:: Supplied records ::

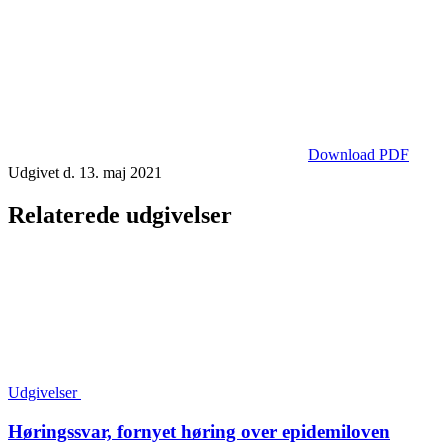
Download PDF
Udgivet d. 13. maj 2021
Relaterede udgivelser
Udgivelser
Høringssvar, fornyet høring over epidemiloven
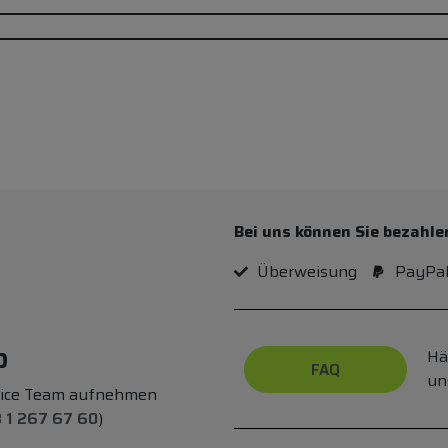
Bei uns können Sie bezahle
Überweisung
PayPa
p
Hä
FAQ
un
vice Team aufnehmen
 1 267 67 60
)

:::
:: Supplied records ::

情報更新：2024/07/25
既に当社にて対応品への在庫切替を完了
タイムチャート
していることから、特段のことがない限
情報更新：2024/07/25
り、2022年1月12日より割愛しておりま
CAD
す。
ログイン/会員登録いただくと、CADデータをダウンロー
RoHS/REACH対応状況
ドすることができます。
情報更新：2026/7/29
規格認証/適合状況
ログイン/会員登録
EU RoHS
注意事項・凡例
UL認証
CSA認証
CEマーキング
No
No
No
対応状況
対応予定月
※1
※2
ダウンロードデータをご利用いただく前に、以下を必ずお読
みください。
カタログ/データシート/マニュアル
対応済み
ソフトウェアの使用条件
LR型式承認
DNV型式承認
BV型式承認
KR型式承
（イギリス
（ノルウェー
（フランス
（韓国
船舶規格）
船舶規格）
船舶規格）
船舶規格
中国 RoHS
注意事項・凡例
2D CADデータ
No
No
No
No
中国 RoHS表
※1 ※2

:::
:: Supplied records ::

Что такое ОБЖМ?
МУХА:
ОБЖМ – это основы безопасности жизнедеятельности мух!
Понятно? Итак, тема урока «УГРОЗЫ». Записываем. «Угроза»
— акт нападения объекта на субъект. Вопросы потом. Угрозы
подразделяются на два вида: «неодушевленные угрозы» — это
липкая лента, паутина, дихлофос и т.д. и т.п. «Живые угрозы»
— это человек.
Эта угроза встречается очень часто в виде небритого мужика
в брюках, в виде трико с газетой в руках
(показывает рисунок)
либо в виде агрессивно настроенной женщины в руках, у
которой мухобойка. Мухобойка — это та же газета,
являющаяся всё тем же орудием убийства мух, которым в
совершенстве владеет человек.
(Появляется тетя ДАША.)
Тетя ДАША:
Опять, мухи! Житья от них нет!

:::

# Requirement
Would you please write out, exactly and with no other lines, the stretch of the listing above from the line containing "либо в виде" through the line containing "Опять, мухи! Житья от них нет!"?

# Response to this exercise
либо в виде агрессивно настроенной женщины в руках, у
которой мухобойка. Мухобойка — это та же газета,
являющаяся всё тем же орудием убийства мух, которым в
совершенстве владеет человек.
(Появляется тетя ДАША.)
Тетя ДАША:
Опять, мухи! Житья от них нет!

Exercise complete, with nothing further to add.